I think it tells a lot about the character who is trying to justify why he lies to his family about his extra-marital affair. He justifies in his head that he is in love with two people and he can’t help it. He doesn’t want to disrupt what he has.

The show is inspired by the UK-based series Doctor Foster. How different is your character from Simon Foster and did you see the series before?

I saw Doctor Foster when it was aired in 2015, so I was very well aware of the series when it was offered to me. However, I did not watch it again after getting the part. While the original character was there in the back of my mind, all my inspiration came from the script, director and creative teams from BBC and Hotstar that were defining what the show will be like. In a minimalistic way, Akarsh Kapoor is more Indian than Simon Foster. Also, though the scenes are similar he sees it from an ‘Indianised’ lens as opposed to a British lens.

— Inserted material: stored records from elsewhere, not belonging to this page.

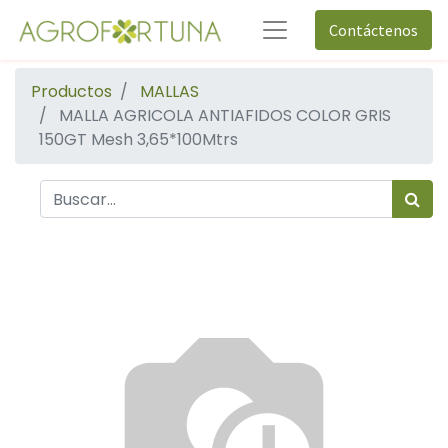
Contáctenos
Productos
MALLAS
MALLA AGRICOLA ANTIAFIDOS COLOR GRIS
150GT Mesh 3,65*100Mtrs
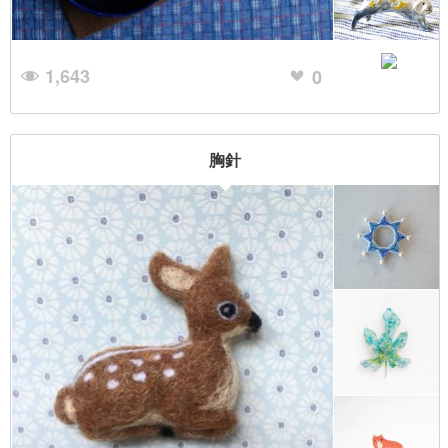
1,643
0
胸針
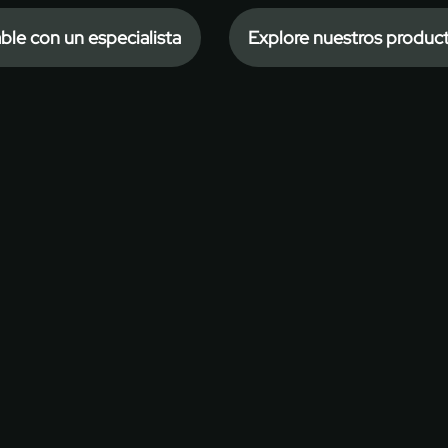
ble con un especialista
Explore nuestros produc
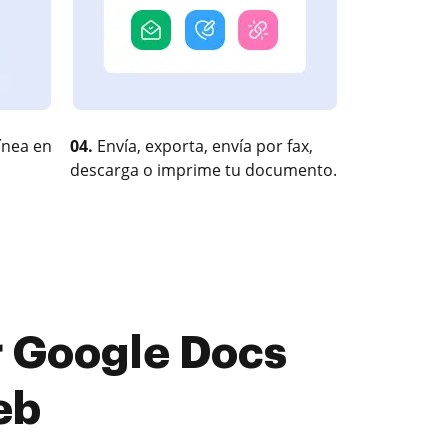
ínea en
04.
Envía, exporta, envía por fax,
descarga o imprime tu documento.
r Google Docs
eb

Was it challenging to play a character like Akarsh?

The biggest challenge for me was to empathise with him. Akarsh is a liar and I had a hard time finding empathy for this part as I always thought it’s dangerous to not have that connection with your subject. However, as an actor, you find it with a back story and build it further. Few conversations with Tigmanshu (Dhulia) and the creative team helped me find that connection and at the end, it became easy to detach myself from him. Otherwise, with most characters, you find some common grounds and hold on to it.

The OTT platform is giving you more meaningful and meaty roles…

It’s a new space and I am lucky that people are considering me for such roles. It’s also an exciting time for cinema. People think the digital platform will kill cinema but I believe they support each other and it has impacted people at large who are open to seeing new and interesting scripts. I love watching films in the theatre and I don’t think it will die any day.